DATING A MID-PLIOCENE AGGRADATIONAL EPISODE AND SUBSEQUENT RIVER INCISION IN THE SHENANDOAH VALLEY WITH COSMOGENIC 26AL AND 10BE

The Shenandoah Valley has played a pivotal role in the development of numerous geomorphological concepts, particularly the Hackian model of dynamic equilibrium. Hack stated that the area represented an equilibrium landscape, wherein all surfaces should be eroding continuously through time. One consequence of the constant erosion assumption is that all surficial deposits in the Shenandoah Valley should be relatively young, likely Pleistocene or younger in age.

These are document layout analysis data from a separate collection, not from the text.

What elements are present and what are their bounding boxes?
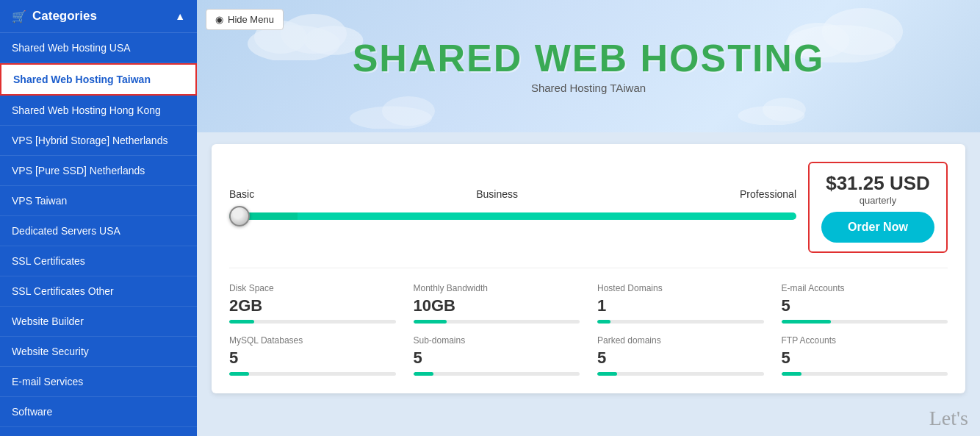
stat-bar-fill — [597, 320, 610, 324]
stat-bar-bg — [597, 320, 764, 324]
banner-title: SHARED WEB HOSTING — [353, 39, 825, 77]
banner-subtitle: Shared Hosting TAiwan — [531, 82, 646, 94]
sidebar-item-ssl-certs-other[interactable]: SSL Certificates Other — [0, 276, 197, 307]
stat-label: Sub-domains — [414, 335, 580, 346]
stat-bar-bg — [597, 372, 764, 376]
stat-item: E-mail Accounts 5 — [782, 283, 948, 324]
stat-label: FTP Accounts — [782, 335, 948, 346]
sidebar-title: Categories — [32, 9, 97, 24]
sidebar-item-website-builder[interactable]: Website Builder — [0, 307, 197, 337]
sidebar-header: 🛒 Categories ▲ — [0, 0, 197, 33]
slider-thumb[interactable] — [229, 206, 250, 226]
sidebar-item-vps-hybrid-nl[interactable]: VPS [Hybrid Storage] Netherlands — [0, 126, 197, 156]
stat-bar-bg — [229, 372, 396, 376]
stat-label: MySQL Databases — [229, 335, 396, 346]
stat-bar-fill — [597, 372, 617, 376]
sidebar-item-software[interactable]: Software — [0, 397, 197, 427]
stat-bar-bg — [414, 372, 580, 376]
stat-item: FTP Accounts 5 — [782, 335, 948, 376]
plan-period: quarterly — [821, 195, 934, 206]
chevron-up-icon: ▲ — [175, 10, 185, 22]
sidebar-item-shared-usa[interactable]: Shared Web Hosting USA — [0, 33, 197, 63]
cloud-decoration-4 — [730, 94, 833, 125]
stat-bar-fill — [414, 320, 447, 324]
order-now-button[interactable]: Order Now — [821, 212, 934, 243]
plan-price: $31.25 USD — [821, 172, 934, 195]
sidebar-item-ssl-certs[interactable]: SSL Certificates — [0, 246, 197, 276]
stat-bar-bg — [229, 320, 396, 324]
stat-label: Hosted Domains — [597, 283, 764, 293]
plan-slider-track — [229, 206, 796, 226]
slider-background — [229, 212, 796, 220]
label-business: Business — [476, 188, 518, 200]
banner: ◉ Hide Menu SHARED WEB HOSTING Shared Ho… — [197, 0, 980, 132]
stat-value: 5 — [229, 349, 396, 368]
stat-item: Monthly Bandwidth 10GB — [414, 283, 580, 324]
sidebar-item-dedicated-usa[interactable]: Dedicated Servers USA — [0, 216, 197, 246]
stat-label: E-mail Accounts — [782, 283, 948, 293]
sidebar-item-vps-taiwan[interactable]: VPS Taiwan — [0, 186, 197, 216]
svg-point-8 — [382, 96, 435, 126]
sidebar-item-shared-taiwan[interactable]: Shared Web Hosting Taiwan — [0, 63, 197, 96]
hide-menu-button[interactable]: ◉ Hide Menu — [206, 9, 284, 30]
label-basic: Basic — [229, 188, 254, 200]
stat-value: 1 — [597, 296, 764, 315]
stat-label: Disk Space — [229, 283, 396, 293]
hide-menu-label: Hide Menu — [228, 14, 274, 25]
main-content: ◉ Hide Menu SHARED WEB HOSTING Shared Ho… — [197, 0, 980, 436]
hide-menu-icon: ◉ — [215, 14, 223, 25]
stat-value: 5 — [782, 296, 948, 315]
stat-item: Hosted Domains 1 — [597, 283, 764, 324]
sidebar-item-vps-ssd-nl[interactable]: VPS [Pure SSD] Netherlands — [0, 156, 197, 186]
stat-bar-fill — [414, 372, 433, 376]
stat-item: MySQL Databases 5 — [229, 335, 396, 376]
stat-bar-fill — [782, 372, 801, 376]
stats-grid: Disk Space 2GB Monthly Bandwidth 10GB Ho… — [229, 268, 948, 376]
stat-value: 5 — [597, 349, 764, 368]
stat-bar-fill — [229, 320, 254, 324]
plan-top: Basic Business Professional $31.25 USD q… — [229, 162, 948, 253]
stat-bar-bg — [782, 320, 948, 324]
sidebar-items-list: Shared Web Hosting USAShared Web Hosting… — [0, 33, 197, 427]
stat-bar-bg — [782, 372, 948, 376]
plan-labels: Basic Business Professional — [229, 188, 796, 200]
stat-value: 10GB — [414, 296, 580, 315]
stat-label: Parked domains — [597, 335, 764, 346]
stat-label: Monthly Bandwidth — [414, 283, 580, 293]
cart-icon: 🛒 — [12, 10, 26, 24]
stat-item: Parked domains 5 — [597, 335, 764, 376]
plan-slider-area: Basic Business Professional — [229, 188, 796, 226]
sidebar: 🛒 Categories ▲ Shared Web Hosting USASha… — [0, 0, 197, 436]
svg-point-10 — [763, 98, 806, 121]
cloud-decoration-3 — [344, 93, 461, 129]
stat-value: 5 — [414, 349, 580, 368]
label-professional: Professional — [740, 188, 796, 200]
stat-value: 2GB — [229, 296, 396, 315]
lets-signature: Let's — [929, 407, 968, 430]
stat-item: Sub-domains 5 — [414, 335, 580, 376]
stat-item: Disk Space 2GB — [229, 283, 396, 324]
sidebar-item-email-services[interactable]: E-mail Services — [0, 367, 197, 397]
plan-card: Basic Business Professional $31.25 USD q… — [212, 144, 965, 393]
sidebar-item-shared-hk[interactable]: Shared Web Hosting Hong Kong — [0, 96, 197, 126]
price-order-box: $31.25 USD quarterly Order Now — [808, 162, 948, 253]
sidebar-item-website-security[interactable]: Website Security — [0, 337, 197, 367]
stat-bar-fill — [782, 320, 832, 324]
stat-value: 5 — [782, 349, 948, 368]
sidebar-header-left: 🛒 Categories — [12, 9, 97, 24]
stat-bar-fill — [229, 372, 249, 376]
stat-bar-bg — [414, 320, 580, 324]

Recent cosmogenic nuclide studies have demonstrated that the Shenandoah Valley is more geomorphologically complex than previously thought. Erosion rates derived from in-situ ¹⁰Be in bedrock and detrital sands along the South Fork of the Shenandoah River exhibit a potential dependence on lithology and slope, which may indicate that the Shenandoah area is not fully equilibrated. This apparent state of disequilibrium along the South Fork of the Shenandoah River may be in part due to the propagation of a knickpoint presently located at ~300 m asl near Lynnwood, VA.

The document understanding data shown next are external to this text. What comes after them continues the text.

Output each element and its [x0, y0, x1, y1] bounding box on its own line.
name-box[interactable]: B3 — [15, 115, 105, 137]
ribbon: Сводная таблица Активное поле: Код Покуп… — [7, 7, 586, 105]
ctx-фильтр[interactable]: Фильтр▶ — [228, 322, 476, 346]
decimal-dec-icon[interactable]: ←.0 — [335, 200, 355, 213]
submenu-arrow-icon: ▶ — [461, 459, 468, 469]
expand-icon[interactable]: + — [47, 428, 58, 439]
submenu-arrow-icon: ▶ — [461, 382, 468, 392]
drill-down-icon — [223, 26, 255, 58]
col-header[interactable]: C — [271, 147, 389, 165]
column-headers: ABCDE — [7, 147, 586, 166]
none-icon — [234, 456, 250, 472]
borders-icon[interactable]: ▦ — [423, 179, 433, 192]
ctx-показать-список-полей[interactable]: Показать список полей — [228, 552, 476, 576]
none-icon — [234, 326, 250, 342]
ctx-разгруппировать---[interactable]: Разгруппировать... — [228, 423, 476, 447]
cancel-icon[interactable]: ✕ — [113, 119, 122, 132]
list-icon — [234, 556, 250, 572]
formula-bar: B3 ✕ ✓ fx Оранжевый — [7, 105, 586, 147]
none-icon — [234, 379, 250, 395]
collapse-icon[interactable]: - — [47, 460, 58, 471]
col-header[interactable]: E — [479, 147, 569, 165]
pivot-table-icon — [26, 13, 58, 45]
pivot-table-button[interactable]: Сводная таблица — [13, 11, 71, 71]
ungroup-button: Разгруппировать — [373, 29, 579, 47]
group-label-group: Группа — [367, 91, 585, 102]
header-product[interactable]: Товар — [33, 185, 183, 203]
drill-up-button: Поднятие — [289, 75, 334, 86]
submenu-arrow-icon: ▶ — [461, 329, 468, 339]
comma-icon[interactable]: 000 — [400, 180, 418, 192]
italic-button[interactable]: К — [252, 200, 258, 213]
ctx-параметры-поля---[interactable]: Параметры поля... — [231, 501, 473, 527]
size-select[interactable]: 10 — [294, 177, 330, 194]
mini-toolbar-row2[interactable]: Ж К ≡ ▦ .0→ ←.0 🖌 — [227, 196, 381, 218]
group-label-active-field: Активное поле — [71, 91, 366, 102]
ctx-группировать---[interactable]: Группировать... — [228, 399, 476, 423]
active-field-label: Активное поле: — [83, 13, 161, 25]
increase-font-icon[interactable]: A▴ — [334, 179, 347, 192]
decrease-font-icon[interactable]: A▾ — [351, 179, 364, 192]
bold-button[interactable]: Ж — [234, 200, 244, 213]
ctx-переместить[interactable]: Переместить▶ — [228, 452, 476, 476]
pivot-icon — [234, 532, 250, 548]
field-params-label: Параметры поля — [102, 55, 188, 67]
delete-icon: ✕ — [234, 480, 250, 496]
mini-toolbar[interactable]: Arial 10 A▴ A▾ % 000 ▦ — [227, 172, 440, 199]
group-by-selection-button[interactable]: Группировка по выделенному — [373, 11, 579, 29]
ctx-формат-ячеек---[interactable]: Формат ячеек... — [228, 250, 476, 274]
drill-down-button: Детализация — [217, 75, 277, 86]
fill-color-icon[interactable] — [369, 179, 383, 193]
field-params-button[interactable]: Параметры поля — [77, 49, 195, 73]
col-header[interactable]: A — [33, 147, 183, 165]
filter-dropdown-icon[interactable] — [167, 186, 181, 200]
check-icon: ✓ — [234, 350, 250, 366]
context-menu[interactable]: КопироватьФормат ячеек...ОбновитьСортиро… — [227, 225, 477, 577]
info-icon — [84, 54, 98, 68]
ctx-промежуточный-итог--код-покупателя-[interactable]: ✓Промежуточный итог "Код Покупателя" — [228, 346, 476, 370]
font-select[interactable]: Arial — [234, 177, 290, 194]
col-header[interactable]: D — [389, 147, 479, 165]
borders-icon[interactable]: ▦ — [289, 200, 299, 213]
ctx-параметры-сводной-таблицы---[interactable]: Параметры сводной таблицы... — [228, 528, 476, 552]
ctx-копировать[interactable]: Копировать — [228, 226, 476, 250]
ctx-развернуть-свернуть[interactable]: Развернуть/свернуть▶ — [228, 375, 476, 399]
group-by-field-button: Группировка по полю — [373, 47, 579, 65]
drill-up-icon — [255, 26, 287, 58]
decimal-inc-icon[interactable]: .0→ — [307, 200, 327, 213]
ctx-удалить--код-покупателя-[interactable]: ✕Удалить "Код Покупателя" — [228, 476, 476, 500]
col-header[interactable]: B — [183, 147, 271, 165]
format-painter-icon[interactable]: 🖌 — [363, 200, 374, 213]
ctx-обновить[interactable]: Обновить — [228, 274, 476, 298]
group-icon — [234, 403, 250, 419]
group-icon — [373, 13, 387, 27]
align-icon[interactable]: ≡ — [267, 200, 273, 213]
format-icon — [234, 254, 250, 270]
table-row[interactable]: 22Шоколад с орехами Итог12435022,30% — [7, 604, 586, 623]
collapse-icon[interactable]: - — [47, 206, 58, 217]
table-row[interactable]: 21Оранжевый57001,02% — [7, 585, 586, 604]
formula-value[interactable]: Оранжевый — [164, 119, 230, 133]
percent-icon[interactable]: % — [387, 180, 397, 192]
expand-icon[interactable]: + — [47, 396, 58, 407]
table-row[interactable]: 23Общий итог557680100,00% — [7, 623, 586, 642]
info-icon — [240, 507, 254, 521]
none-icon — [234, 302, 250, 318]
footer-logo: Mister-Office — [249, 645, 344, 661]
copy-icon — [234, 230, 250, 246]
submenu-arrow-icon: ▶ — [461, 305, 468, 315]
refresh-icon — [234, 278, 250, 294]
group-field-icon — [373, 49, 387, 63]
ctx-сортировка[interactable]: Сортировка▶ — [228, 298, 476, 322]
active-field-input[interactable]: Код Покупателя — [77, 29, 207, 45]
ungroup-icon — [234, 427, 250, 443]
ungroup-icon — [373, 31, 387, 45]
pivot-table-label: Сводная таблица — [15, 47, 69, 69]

A corresponding knickpoint is not visible on the North Fork of the Shenandoah River, which exhibits a concave profile consistent with an equilibrated landscape. To test Hack’s hypotheses that (1) the North Fork watershed is equilibrated and (2) that the surficial deposits in such a landscape are constantly being deposited and eroded, we dated a fluvial terrace in the upper watershed of the North Fork near Timberville, VA. The terrace dated to 3.34 ± 0.15 My and yielded a paleoerosion rate of ~14 m/My. Given the terrace’s elevation of 10 m above river level, an average incision rate of 3 m/My since the Mid-Pliocene may be inferred. The age of the terrace coincides with that of a dissected gravel deposit 40 km to the southwest at Briery Branch, VA, which dated to 3.00 ± 0.37 My and also had a paleoerosion rate of ~14 m/My. These results demonstrate that even in apparently equilibrated landscapes, unconsolidated deposits may be preserved for millions of years. This concurs with recent ⁴⁰Ar/³⁹Ar measurements that revealed the preservation of supergene manganese oxide deposits dating through the Eocene in the Shenandoah Valley. Our results are consistent with a gradually incising landscape whose history is punctuated by brief aggradational events likely driven by fluctuations in climate and/or sea level.